[Work item] Retype exactly what appears below from the line containing "Moltkestraße 26" down to the line containing "3 July 2025", keeping both end lines. Do not include pictures.

**** Stored data ****

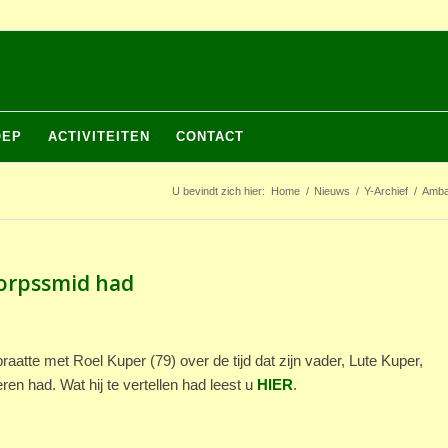
OEP
ACTIVITEITEN
CONTACT
U bevindt zich hier:
Home
/
Nieuws
/
Y-Archief
/
Ambac
 dorpssmid had
raatte met Roel Kuper (79) over de tijd dat zijn vader, Lute Kuper,
ren had. Wat hij te vertellen had leest u
HIER
.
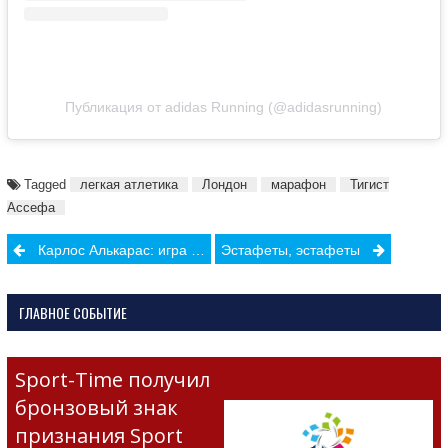
Публикация от adidas Running (@adidasrunning)
Tagged
легкая атлетика
Лондон
марафон
Тигист
Ассефа
Post
Карлос Алькарас: игра по-своему
Эстафеты, эстафеты
navigation
ГЛАВНОЕ СОБЫТИЕ
Sport-Time получил
бронзовый знак
признания Sport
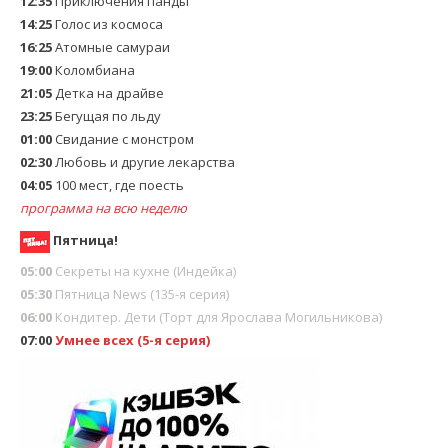
12:35
Приключения панды
14:25
Голос из космоса
16:25
Атомные самураи
19:00
Коломбиана
21:05
Детка на драйве
23:25
Бегущaя пo льду
01:00
Свидание с монстром
02:30
Любовь и другие лекарства
04:05
100 мест, где поесть
программа на всю неделю
Пятница!
05:00
Секреты на кухне (Индейка)
05:30
Пятница News (135-я серия)
06:00
Кoндитeр. Дети (Торт для Ярослава Могильникова)
07:00
Умнее всех (5-я серия)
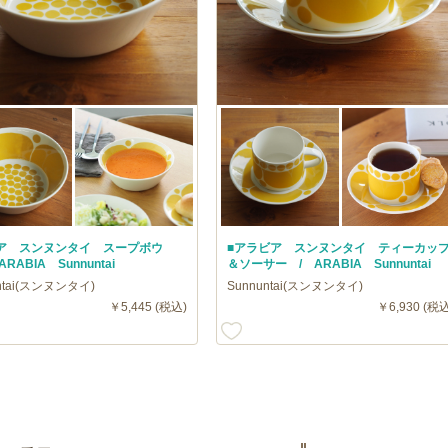
ア スンヌンタイ スープボウ
■アラビア スンヌンタイ ティーカッ
RABIA Sunnuntai
＆ソーサー / ARABIA Sunnuntai
ntai(スンヌンタイ)
Sunnuntai(スンヌンタイ)
￥5,445 (税込)
￥6,930 (税込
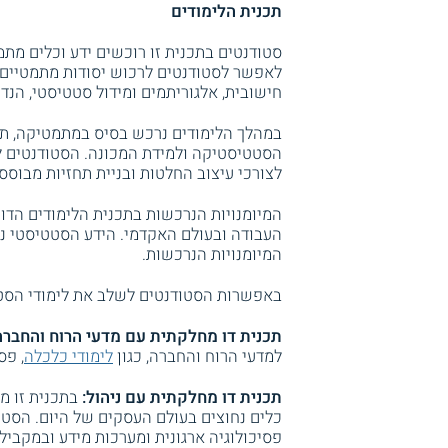
תכנית הלימודים
סטודנטים בתכנית זו רוכשים ידע וכלים מתמ
לאפשר לסטודנטים לרכוש יסודות מתמטיים וס
חישובית, אלגוריתמים ומידול סטטיסטי, הנד
במהלך הלימודים נרכש בסיס במתמטיקה, תכנ
הסטטיסטיקה ולמידת המכונה. הסטודנטים 
לצורכי עיצוב החלטות ובניית תחזיות מבוסס
המיומנויות הנרכשות בתכנית הלימודים הדו 
העבודה ובעולם האקדמי. הידע הסטטיסטי נר
המיומנויות הנרכשות.
באפשרות הסטודנטים לשלב את לימודי הסטט
תכנית דו מחלקתית עם מדעי הרוח והחברה
למדעי הרוח והחברה, כגון
לימודי כלכלה
, פס
תכנית דו מחלקתית עם ניהול:
בתכנית זו מ
כלים נחוצים בעולם העסקים של היום. הסטו
פסיכולוגיה ארגונית ומערכות מידע ובמקביל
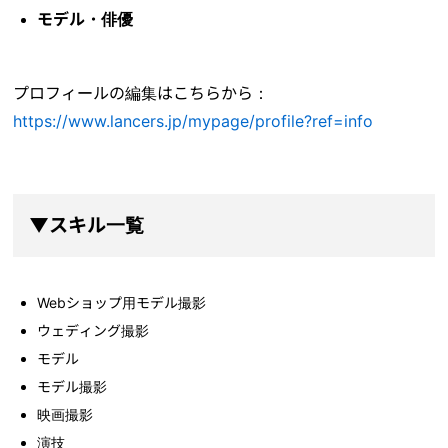
モデル・俳優
プロフィールの編集はこちらから：
https://www.lancers.jp/mypage/profile?ref=info
▼スキル一覧
Webショップ用モデル撮影
ウェディング撮影
モデル
モデル撮影
映画撮影
演技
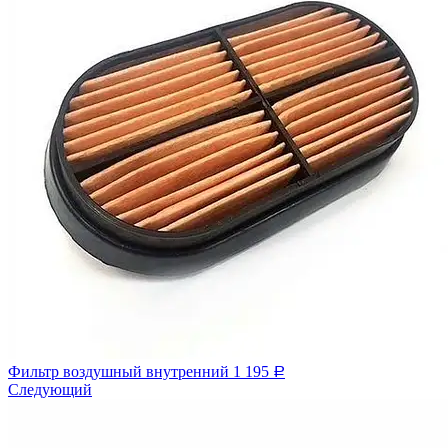
Фильтр воздушный внутренний
1 195
Р
Следующий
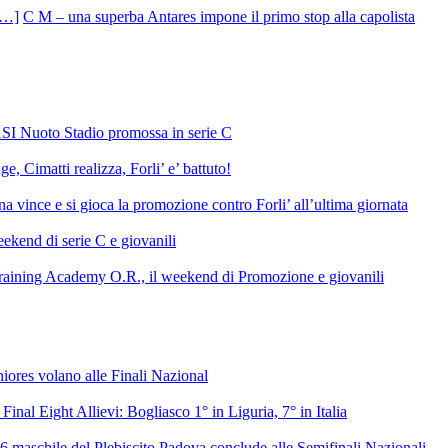
C M – una superba Antares impone il primo stop alla capolista
SI Nuoto Stadio promossa in serie C
e, Cimatti realizza, Forli’ e’ battuto!
 vince e si gioca la promozione contro Forli’ all’ultima giornata
ekend di serie C e giovanili
raining Academy O.R., il weekend di Promozione e giovanili
niores volano alle Finali Nazional
 Final Eight Allievi: Bogliasco 1° in Liguria, 7° in Italia
6 maschile del Plebiscito Padova conclude alle Semifinali Nazionali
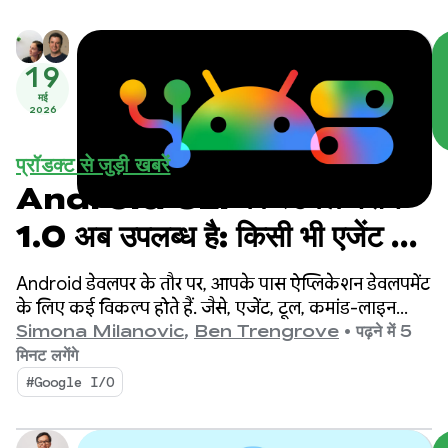
19
मई
2026
प्रॉडक्ट से जुड़ी खबरें
Android CLI का स्टेबल वर्शन
1.0 अब उपलब्ध है: किसी भी एजेंट का
इस्तेमाल करके, Android के लिए
Android डेवलपर के तौर पर, आपके पास ऐप्लिकेशन डेवलपमेंट
तेज़ी से डेवलपमेंट करें
के लिए कई विकल्प होते हैं. जैसे, एजेंट, टूल, कमांड-लाइन
इंटरफ़ेस (सीएलआई), और एलएलएम.
Simona Milanovic
,
Ben Trengrove
•
पढ़ने में 5
मिनट लगेंगे
#Google I/O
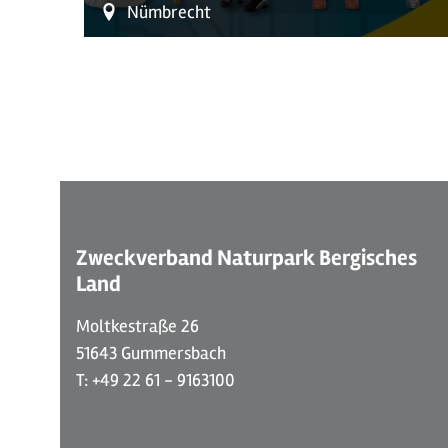
Nümbrecht
Zweckverband Naturpark Bergisches
Land
Moltkestraße 26
51643 Gummersbach
T: +49 22 61 - 9163100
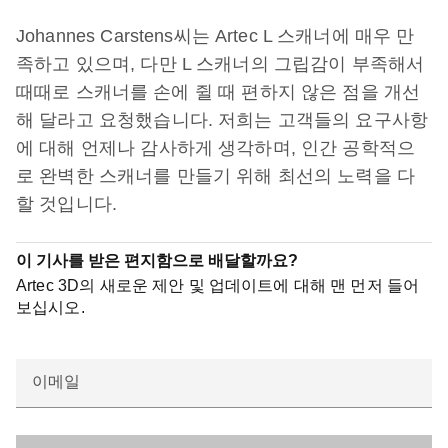
Johannes Carstens씨는 Artec L 스캐너에 매우 만
족하고 있으며, 다만 L 스캐너의 그립감이 부족해서
때때로 스캐너를 손에 쥘 때 편하지 않은 점을 개선
해 달라고 요청했습니다. 저희는 고객들의 요구사항
에 대해 언제나 감사하게 생각하며, 인간 공학적으
로 완벽한 스캐너를 만들기 위해 최선의 노력을 다
할 것입니다.
이 기사를 받은 편지함으로 배달할까요?
Artec 3D의 새로운 제안 및 업데이트에 대해 맨 먼저 들어
보십시오.
이메일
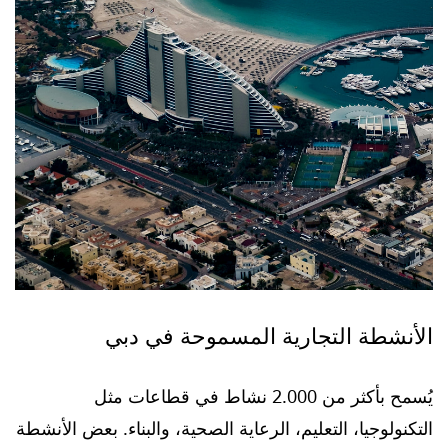
الأنشطة التجارية المسموحة في دبي
يُسمح بأكثر من 2.000 نشاط في قطاعات مثل
التكنولوجيا، التعليم، الرعاية الصحية، والبناء. بعض الأنشطة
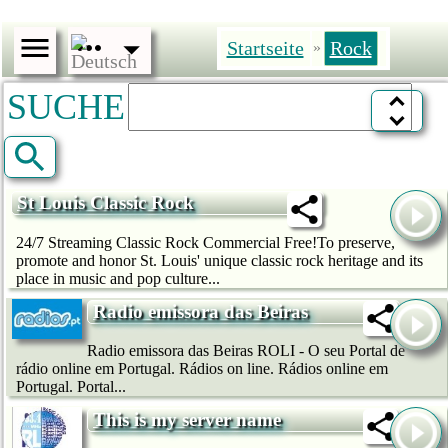
Startseite
Rock
»
SUCHE
St Louis Classic Rock
24/7 Streaming Classic Rock Commercial Free!To preserve,
promote and honor St. Louis' unique classic rock heritage and its
place in music and pop culture...
Radio emissora das Beiras
Radio emissora das Beiras ROLI - O seu Portal de
rádio online em Portugal. Rádios on line. Rádios online em
Portugal. Portal...
This is my server name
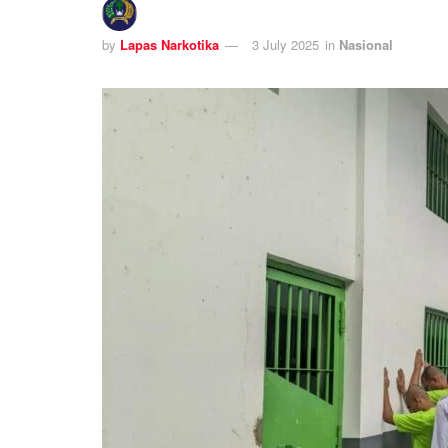
by
Lapas Narkotika
3 July 2025
in
Nasional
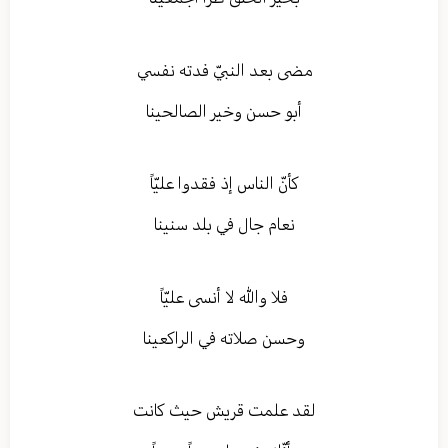
مضى بعد النبيّ فدته نفسي
أبو حسن وخير الصالحينا
كأنّ الناس إذ فقدوا عليّاً
نعام جال في بلد سنينا
فلا والله لا أنسى عليّاً
وحسن صلاته في الراكعينا
لقد علمت قريش حيث كانت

****

[Completed exercise]
Moltkestraße 26
51643 Gummersbach
T: +49 22 61 - 9163100
Johannes Carstens씨는 Artec L 스캐너에 매우 만
족하고 있으며, 다만 L 스캐너의 그립감이 부족해서
때때로 스캐너를 손에 쥘 때 편하지 않은 점을 개선
해 달라고 요청했습니다. 저희는 고객들의 요구사항
에 대해 언제나 감사하게 생각하며, 인간 공학적으
로 완벽한 스캐너를 만들기 위해 최선의 노력을 다
할 것입니다.
이 기사를 받은 편지함으로 배달할까요?
Artec 3D의 새로운 제안 및 업데이트에 대해 맨 먼저 들어
보십시오.
이메일
الأنشطة التجارية المسموحة في دبي
يُسمح بأكثر من 2.000 نشاط في قطاعات مثل
التكنولوجيا، التعليم، الرعاية الصحية، والبناء. بعض الأنشطة
Startseite
Rock
»
SUCHE
St Louis Classic Rock
24/7 Streaming Classic Rock Commercial Free!To preserve,
promote and honor St. Louis' unique classic rock heritage and its
place in music and pop culture...
Radio emissora das Beiras
Radio emissora das Beiras ROLI - O seu Portal de
rádio online em Portugal. Rádios on line. Rádios online em
Portugal. Portal...
This is my server name
by
Lapas Narkotika
3 July 2025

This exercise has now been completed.